Ante la imposibilidad de seguir arremetiendo contra su calidad académica (lo cual no quiere decir que no haya mucho por hacer a este respecto), para vulnerar su prestigio los detractores pasaron a significarla como un poder monolítico y constituido, que defiende sus posiciones de privilegio y se resiste a los cambios, convirtiéndose así en un estorbo para que la educación superior en México salga de la crisis.

Se la acusa de ser una universidad obsoleta porque, se dice, recibe “enormes” recursos estatales y muchas veces se resiste a la evaluación externa. Esto les molesta porque la UNAM, junto con otras universidades, encabeza el frente que ha luchado por impedir que el gobierno federal siga mermando el ya de por sí insuficiente presupuesto que se asigna a las universidades públicas. Además, porque haciendo uso de su autonomía, la institución puede repeler la perversidad de los mecanismos de evaluación que interpretan los hallazgos de las evaluaciones fuera de contextos históricos, de responsabilidad social y de la realidad nacional.

Pero lo que realmente representa un peligro para quienes atacan a la UNAM es su carácter. El carácter, como lo dice Richard Sennett, refiere al valor ético que atribuimos a nuestras relaciones con los demás. El carácter se expresa por la lealtad y el compromiso mutuo que se establece por medio de la búsqueda de objetivos de largo plazo. El carácter se relaciona con los rasgos personales que valoramos en nosotros mismos y por los que queremos ser valorados. Durante su recorrer histórico, la UNAM se ha avocado al logro de la confianza y la responsabilidad mutua hacia y con la sociedad.

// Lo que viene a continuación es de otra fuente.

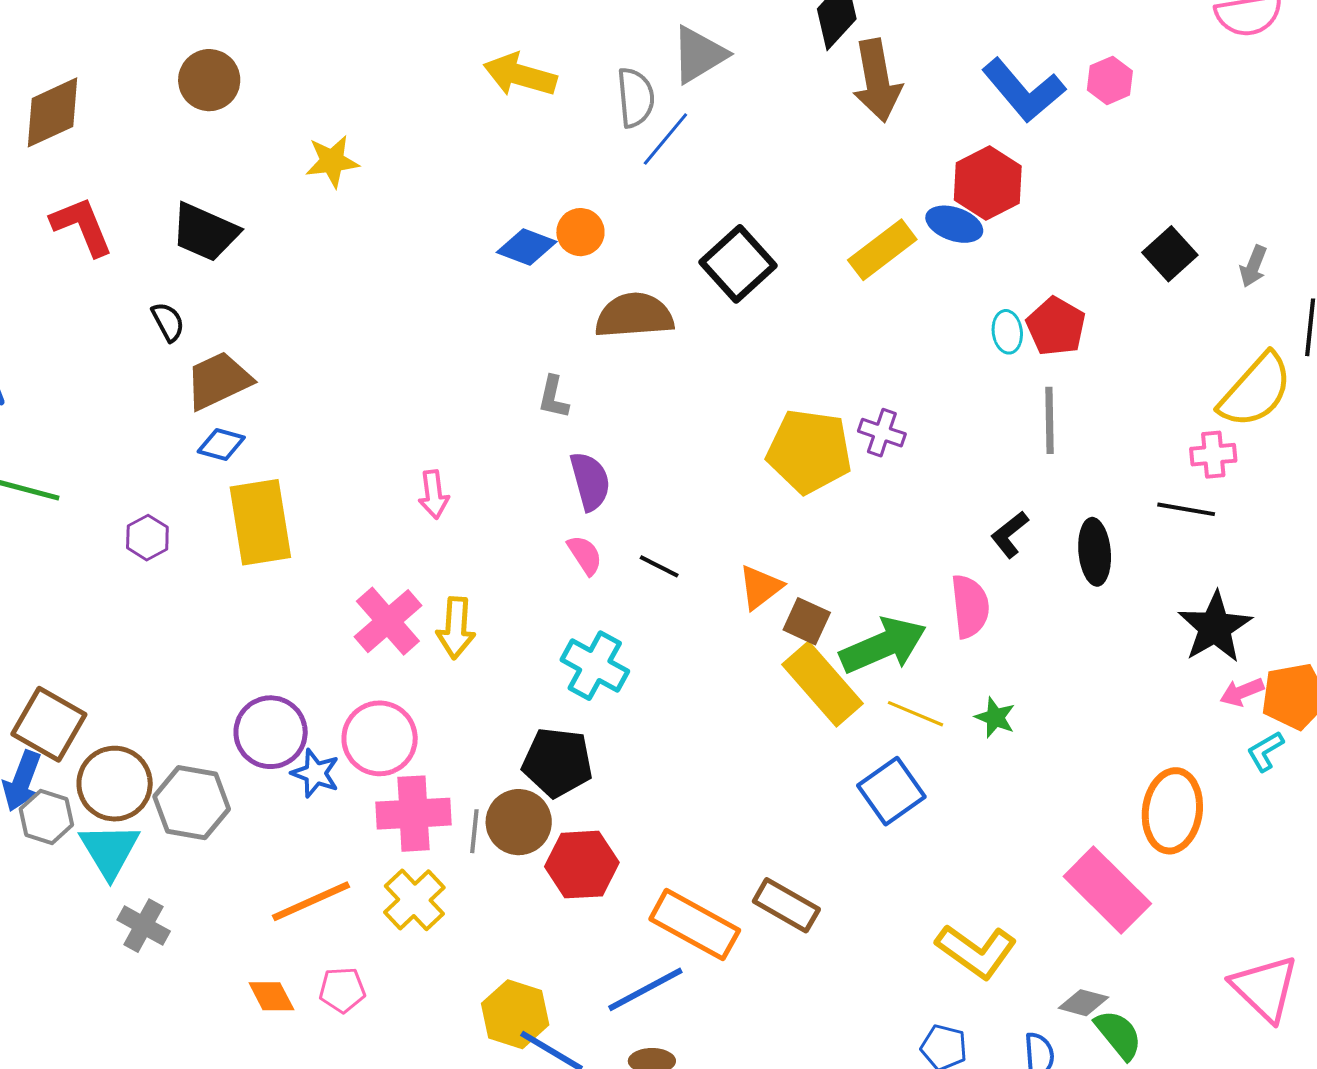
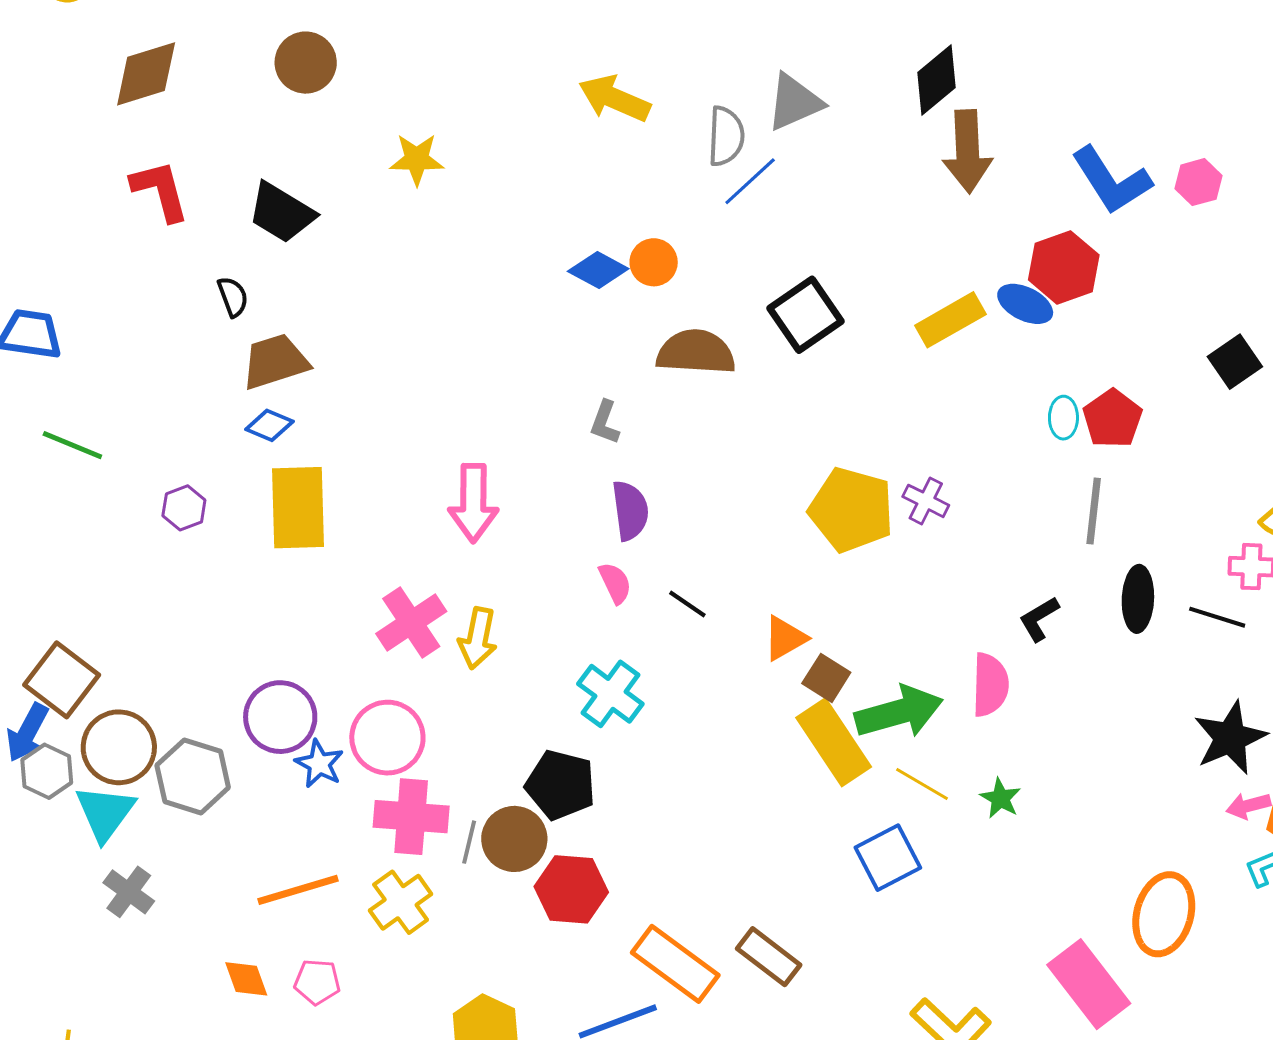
pink arrow: (434, 494) -> (473, 503), size x1.6
black ellipse: (1095, 552) -> (1138, 599), moved

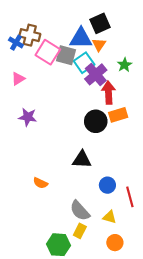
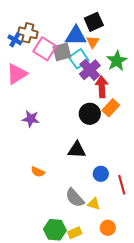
gray square: (66, 55) -> (62, 52), turned -30
green star: (124, 65) -> (117, 61), size x1.5
pink triangle: (18, 79) -> (17, 74), size x1.6
orange rectangle: (118, 115) -> (111, 108), turned -30
purple star: (28, 117) -> (31, 119), moved
yellow triangle: (110, 217) -> (94, 204), moved
yellow rectangle: (80, 231) -> (75, 233), moved, turned 40

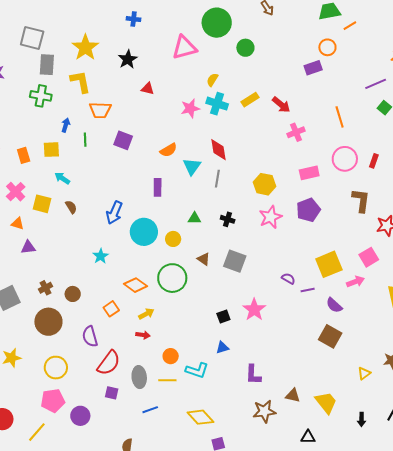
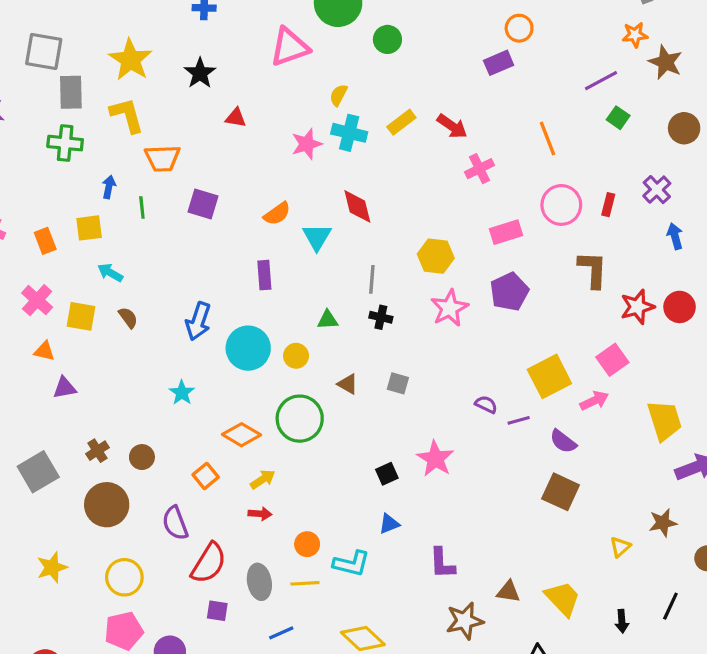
gray line: (217, 179) -> (372, 279), moved
gray square: (235, 261) -> (398, 383), size x0.6

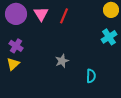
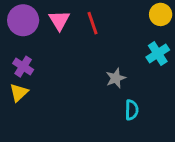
red line: (64, 16) -> (93, 23), turned -42
gray star: (62, 61) -> (116, 78), moved

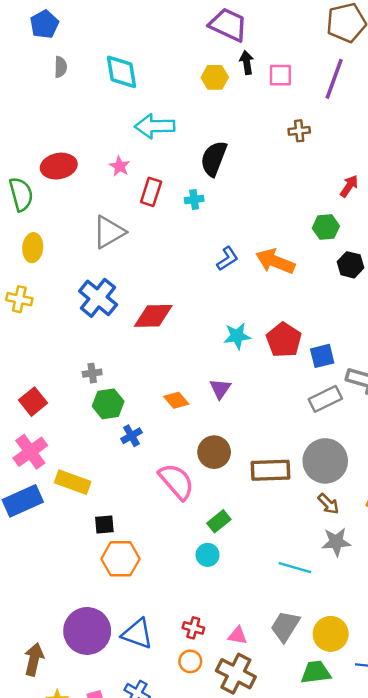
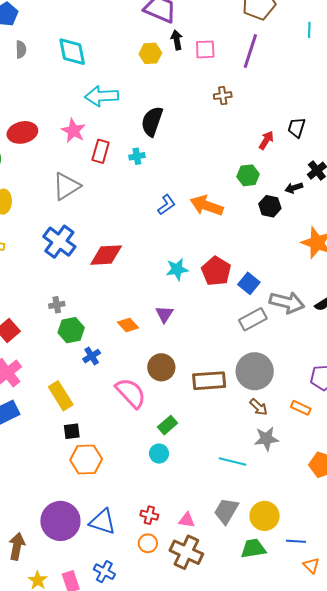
pink star: (120, 166) -> (73, 131), size x1.4
blue square: (322, 356) -> (249, 283), turned -35
yellow rectangle: (73, 482) -> (61, 396), moved, turned 40

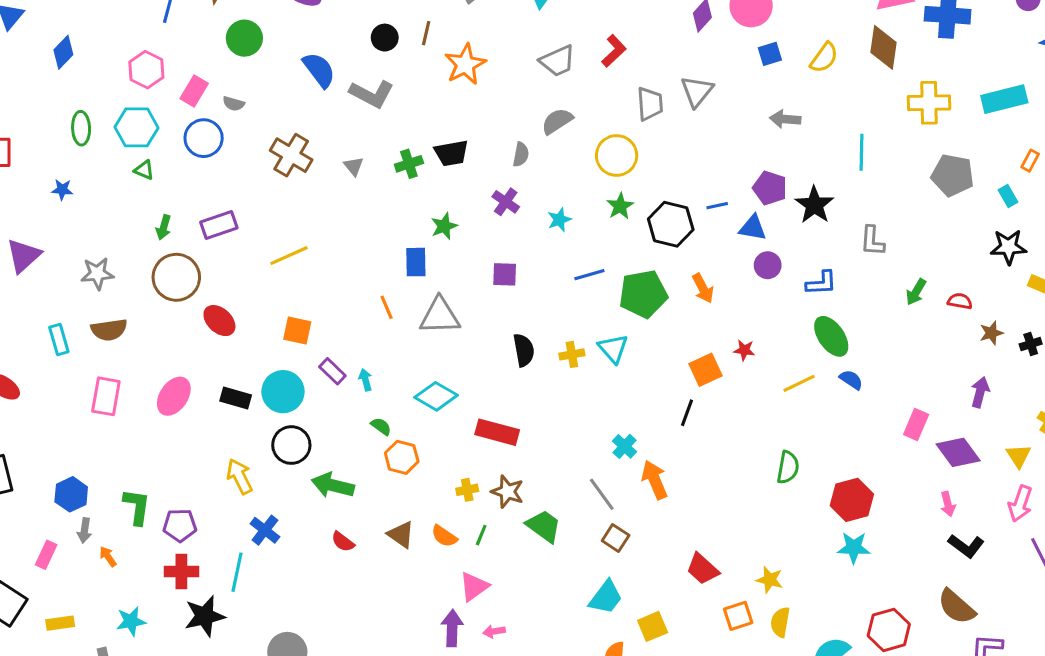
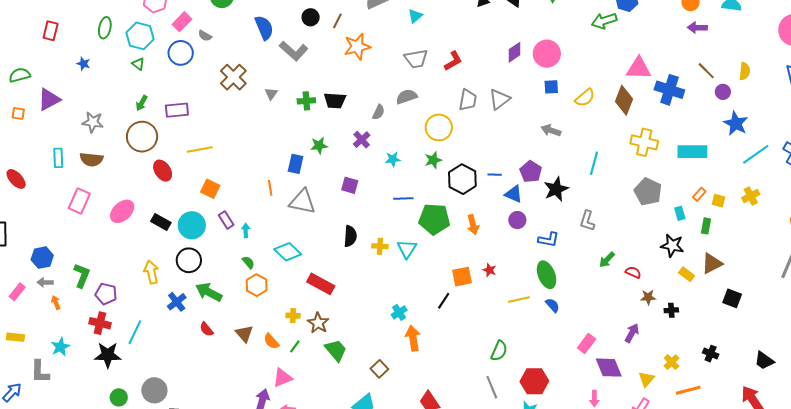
yellow line: (289, 256) -> (200, 150), moved
gray line: (602, 494) -> (492, 387), moved
gray arrow: (85, 530) -> (45, 282), turned 70
blue cross: (265, 530) -> (177, 302), moved
cyan star: (131, 621) -> (60, 347), turned -30

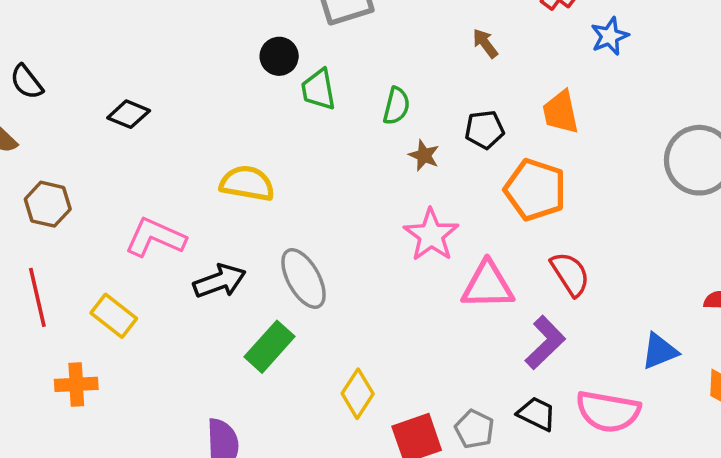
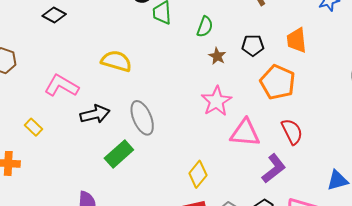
yellow rectangle: (114, 316) -> (34, 127), size x0.7
yellow diamond: (358, 394) -> (198, 174), moved

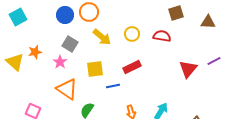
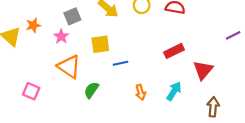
gray square: (70, 44) -> (72, 16), turned 35
red rectangle: (132, 67) -> (174, 51), moved
red triangle: (188, 69) -> (203, 70), moved

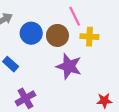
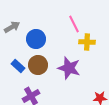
brown circle: (57, 35) -> (38, 65), moved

Se enorgullece de sí misma y busca ser valorada por su compromiso y fidelidad hacia lo social y con la justicia; es de este compromiso férreo de donde emana su carácter, mismo que es el que en realidad atenta contra los intereses de quienes promueven que los valores de la competencia y del lucro colonicen las instituciones públicas de educación superior en México.

Pero, por más ataques que se le hacen, justamente por permanecer fiel a su carácter, la UNAM sigue transmitiendo a los y las jóvenes mexican@s solidaridad, esperanza y sentido de lucha.

* Investigadora del CRIM, profesora de la FCPS, miembro del Seminario de Educación Superior y del Seminario de Juventud de la UNAM.